### [SUPPLIED MATERIAL]
++++
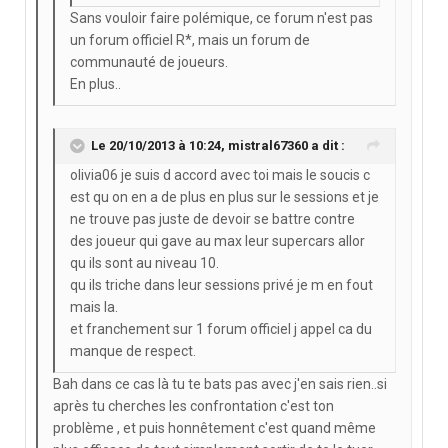
Sans vouloir faire polémique, ce forum n'est pas
un forum officiel R*, mais un forum de
communauté de joueurs.
En plus..
Le 20/10/2013 à 10:24, mistral67360 a dit :
olivia06 je suis d accord avec toi mais le soucis c
est qu on en a de plus en plus sur le sessions et je
ne trouve pas juste de devoir se battre contre
des joueur qui gave au max leur supercars allor
qu ils sont au niveau 10.
qu ils triche dans leur sessions privé je m en fout
mais la.
et franchement sur 1 forum officiel j appel ca du
manque de respect.
Bah dans ce cas là tu te bats pas avec j'en sais rien..si
après tu cherches les confrontation c'est ton
problème , et puis honnêtement c'est quand même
++++
### [DESCRIPTION OF THE TASK]
All lines of the records above that carry the word "plus" should be listed.

### [REPLY TO THE EXERCISE]
En plus..
est qu on en a de plus en plus sur le sessions et je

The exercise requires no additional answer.